If multiple settings exist, NLS priority level: SQL function > Alter SESSION > Environment variable or Registry > parameter file > database default parameters
Character set requirements are consistent, but language settings can be different, language settings are recommended in English. If the character set is ZHS16GBK, then Nls_lang can be AMERICAN_AMERICA.ZHS16GBK modify the server-side character set the database character set cannot be changed in principle after creation. Therefore, it is important to consider which character set to use at the beginning of design and installation. For database server, the incorrect modification of the character set will result in a lot of unpredictable consequences that can seriously affect the normal functioning of the database, so be sure to verify that there are subsets and superset relationships between the two character sets before you modify them. In general, we do not recommend modifying the character set of the Oracle database server side unless it is a last resort. In particular, there is no subset and superset relationship between the two character sets ZHS16GBK and zhs16cgb231280 that we use most often, so it is theoretically not supported to convert between the two character sets. However, there are 2 ways to modify the character set.
1. It is often necessary to export database data, rebuild the database, and then import the database data in a way that transforms.
2. Modify the character set through the ALTER DATABASE CHARACTER SET statement, but there is a limit to modifying the character set after the database is created, and only if the new character set is a superset of the current character set can the database character set be modified, for example UTF8 is a superset of us7ascii. Modifying the database character set can be used with the ALTER DB CHARACTER set UTF8. Boot to mount
Sql>startup MOUNT;
Sql>alter SYSTEM ENABLE RESTRICTED SESSION;
Sql>alter SYSTEM SET job_queue_processes=0;
Sql>alter SYSTEM SET aq_tm_processes=0;
Sql>alter DATABASE OPEN;
--Here you can get from the parent set to the subset
Sql>alter DATABASE CHARACTER SET ZHS16GBK;
Sql>alter DATABASE National CHARACTER SET al16utf16;
--If you are from a subset to a parent set, you need to use the Internal_use parameter to skip the hyper-subset detection
Sql>alter DATABASE CHARACTER SET internal_use Al32utf8;
Sql>alter DATABASE National CHARACTER SET internal_use al16utf16;

Oracle Character set-related issues

Related Article

Contact Us

The content source of this page is from Internet, which doesn't represent Alibaba Cloud's opinion; products and services mentioned on that page don't have any relationship with Alibaba Cloud. If the content of the page makes you feel confusing, please write us an email, we will handle the problem within 5 days after receiving your email.

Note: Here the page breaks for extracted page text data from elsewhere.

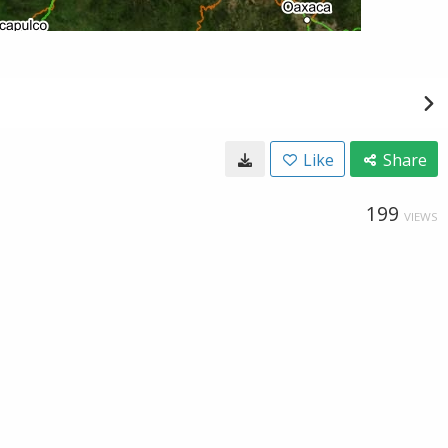
Like
Share
199
VIEWS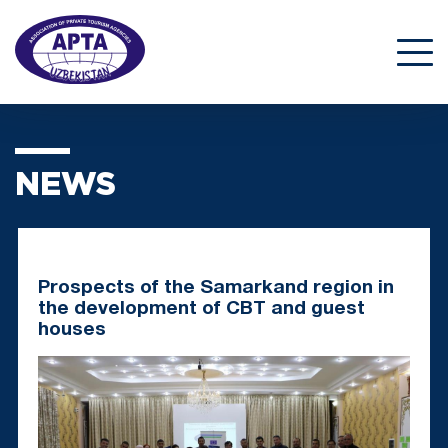
NEWS
Prospects of the Samarkand region in
the development of CBT and guest
houses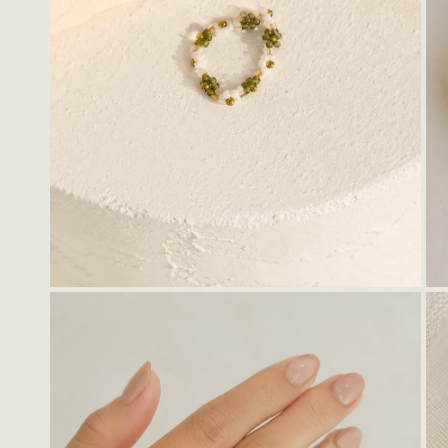
OPEN MEDIA IN GALLERY VIEW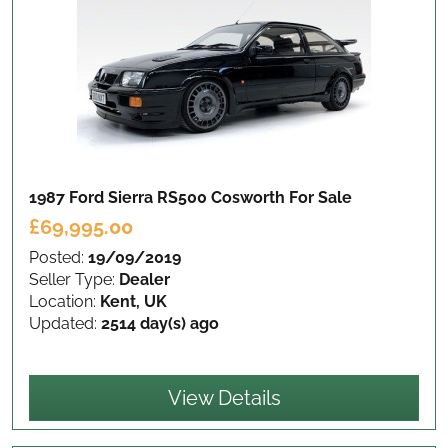
1987 Ford Sierra RS500 Cosworth
For Sale
£69,995.00
Posted:
19/09/2019
Seller Type:
Dealer
Location:
Kent, UK
Updated:
2514 day(s) ago
View Details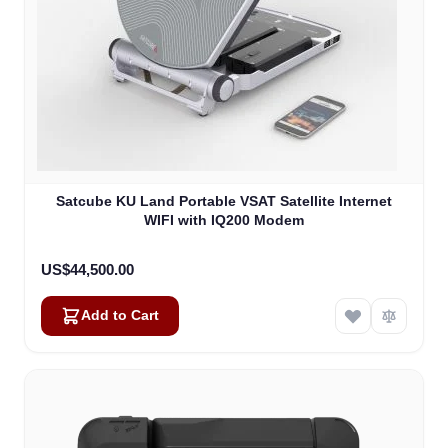
Satcube KU Land Portable VSAT Satellite Internet
WIFI with IQ200 Modem
US$44,500.00
Add to Cart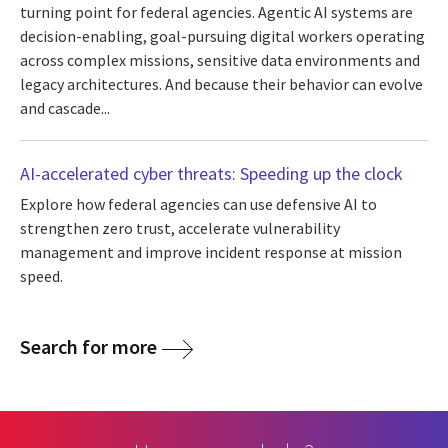
turning point for federal agencies. Agentic AI systems are
decision-enabling, goal-pursuing digital workers operating
across complex missions, sensitive data environments and
legacy architectures. And because their behavior can evolve
and cascade...
AI-accelerated cyber threats: Speeding up the clock
Explore how federal agencies can use defensive AI to
strengthen zero trust, accelerate vulnerability
management and improve incident response at mission
speed.
Search for more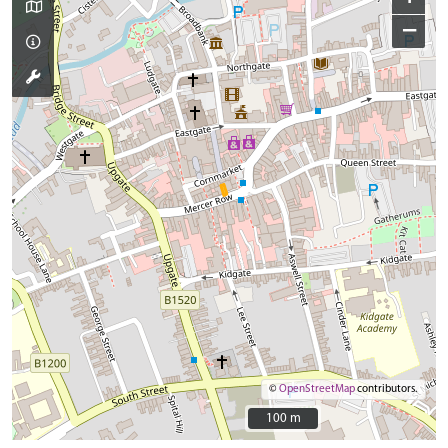
−
©
OpenStreetMap
contributors.
100 m
100 m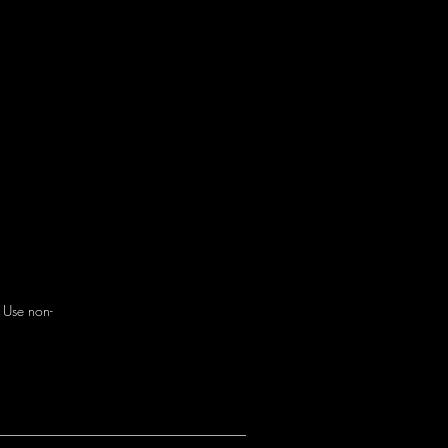
. Use non-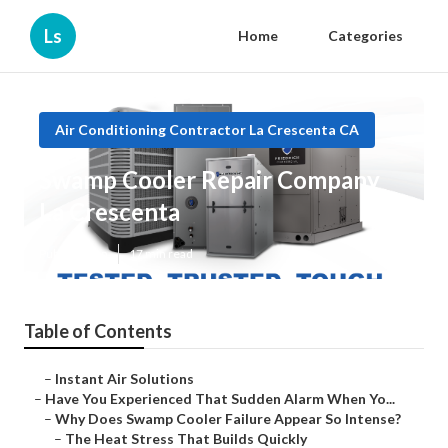
Ls
Home
Categories
Air Conditioning Contractor La Crescenta CA
Swamp Cooler Repair Company
La Crescenta
Published en
17 min read
Table of Contents
–
Instant Air Solutions
–
Have You Experienced That Sudden Alarm When Yo...
–
Why Does Swamp Cooler Failure Appear So Intense?
–
The Heat Stress That Builds Quickly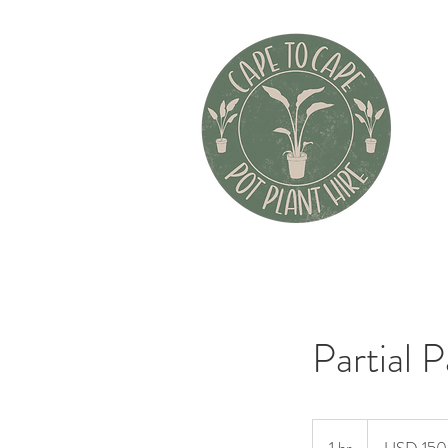
Partial 
150
US
dollars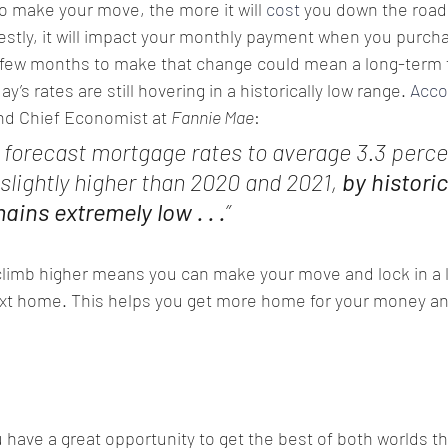
o make your move, the more it will 
cost
 you down the road
estly, it will impact your monthly payment when you purcha
 few months to make that change could mean a long-term f
’s rates are still hovering in a historically low range. 
Acco
nd Chief Economist at 
Fannie Mae
:
 forecast mortgage rates to average 3.3 perce
slightly higher than 2020 and 2021, 
by historic
ins extremely low . . .
”
 climb higher means you can make your move and lock in a l
ext home. This helps you get more home for your money an
have a great opportunity to get the best of both worlds th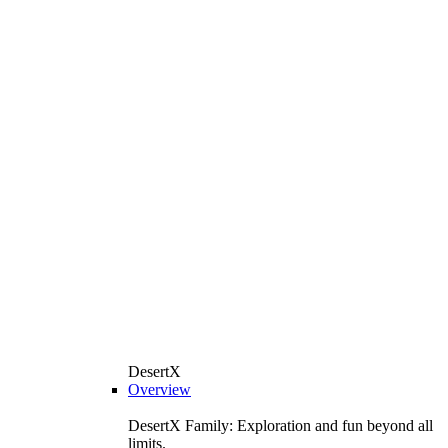
DesertX
Overview
DesertX Family: Exploration and fun beyond all
limits.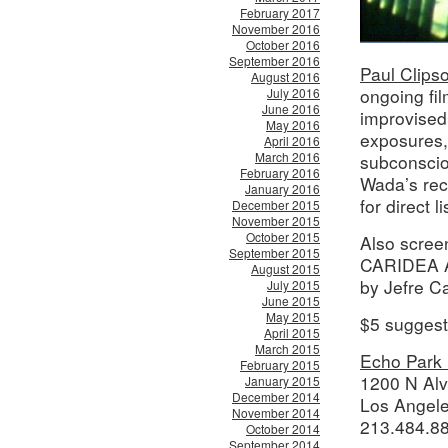
February 2017
November 2016
October 2016
September 2016
Paul Clips
August 2016
ongoing fil
July 2016
June 2016
improvised
May 2016
exposures, 
April 2016
March 2016
subconscio
February 2016
Wada’s rec
January 2016
for direct 
December 2015
November 2015
October 2015
Also scre
September 2015
CARIDEA A
August 2015
by Jefre C
July 2015
June 2015
May 2015
$5 suggest
April 2015
March 2015
Echo Park 
February 2015
1200 N Alv
January 2015
December 2014
Los Angel
November 2014
213.484.8
October 2014
September 2014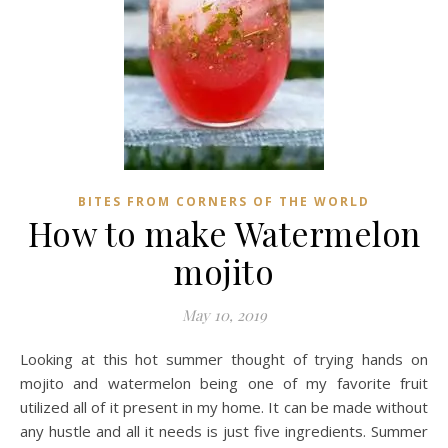
BITES FROM CORNERS OF THE WORLD
How to make Watermelon
mojito
May 10, 2019
Looking at this hot summer thought of trying hands on
mojito and watermelon being one of my favorite fruit
utilized all of it present in my home. It can be made without
any hustle and all it needs is just five ingredients. Summer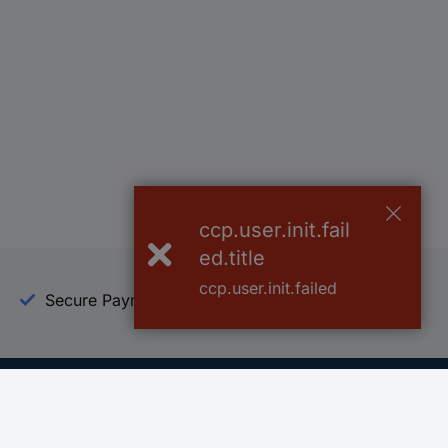
ccp.user.init.fail
ed.title
ccp.user.init.failed
Secure Payment
Trusted Shop
Helpdesk
Conrad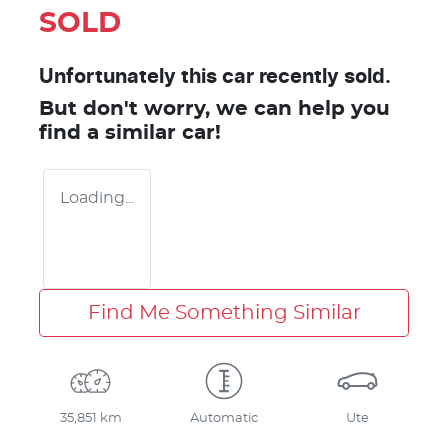
SOLD
Unfortunately this
car
recently sold.
But don't worry, we can help you
find a similar
car
!
Loading...
Find Me Something Similar
35,851 km
Automatic
Ute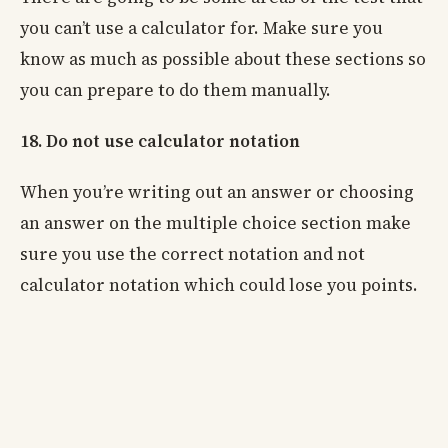
you can’t use a calculator for. Make sure you
know as much as possible about these sections so
you can prepare to do them manually.
18. Do not use calculator notation
When you’re writing out an answer or choosing
an answer on the multiple choice section make
sure you use the correct notation and not
calculator notation which could lose you points.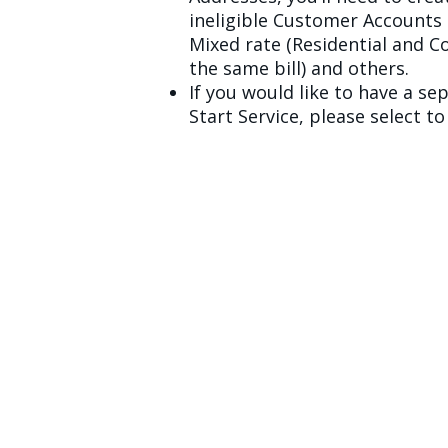
ineligible Customer Accounts 
Mixed rate (Residential and 
the same bill) and others.
If you would like to have a sep
Start Service, please select 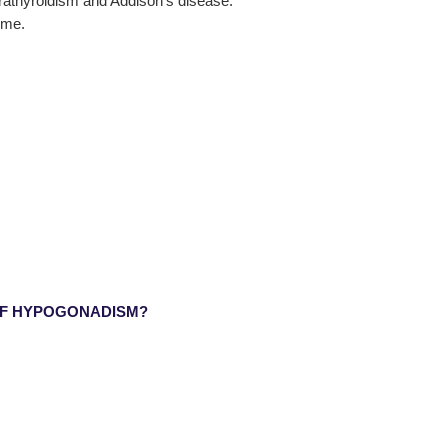
rathyroidism and Addison’s disease.
ome.
OF HYPOGONADISM?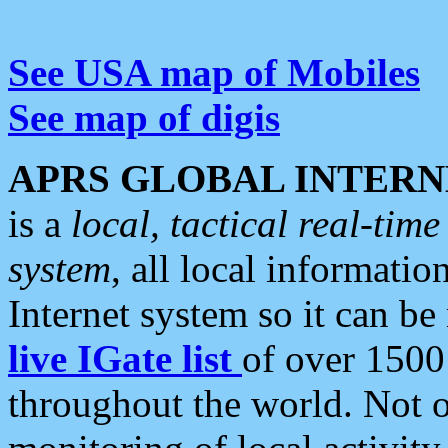
See USA map of Mobiles
See map of digis
APRS GLOBAL INTERN
is a
local, tactical real-ti
system
, all local informatio
Internet system so it can b
live IGate list
of over 1500
throughout the world. Not o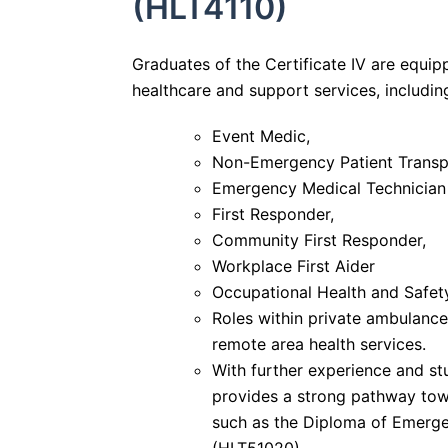
(HLT4110)
Graduates of the Certificate IV are equipp
healthcare and support services, includin
Event Medic,
Non-Emergency Patient Transpo
Emergency Medical Technician
First Responder,
Community First Responder,
Workplace First Aider
Occupational Health and Safety
Roles within private ambulance,
remote area health services.
With further experience and stu
provides a strong pathway to
such as the Diploma of Emerg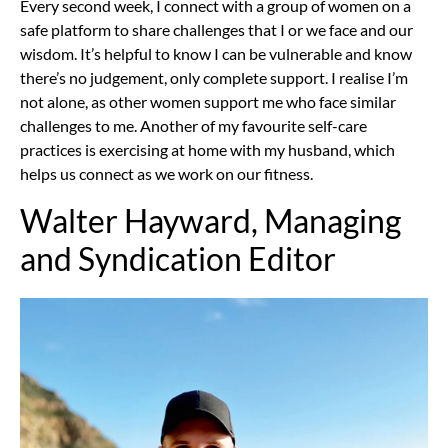
Every second week, I connect with a group of women on a
safe platform to share challenges that I or we face and our
wisdom. It’s helpful to know I can be vulnerable and know
there’s no judgement, only complete support. I realise I’m
not alone, as other women support me who face similar
challenges to me. Another of my favourite self-care
practices is exercising at home with my husband, which
helps us connect as we work on our fitness.
Walter Hayward, Managing
and Syndication Editor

If you find any instances of plagiarism from the community, please send an email to: info-contact@alibabacloud.com and provide relevant evidence. A staff member will contact you within 5 working days.

A Free Trial That Lets You Build Big!

Start building with 50+ products and up to 12 months usage for Elastic Compute Service

  • Sales Support

    1 on 1 presale consultation

  • After-Sales Support

    24/7 Technical Support 6 Free Tickets per Quarter Faster Response

  • Alibaba Cloud offers highly flexible support services tailored to meet your exact needs.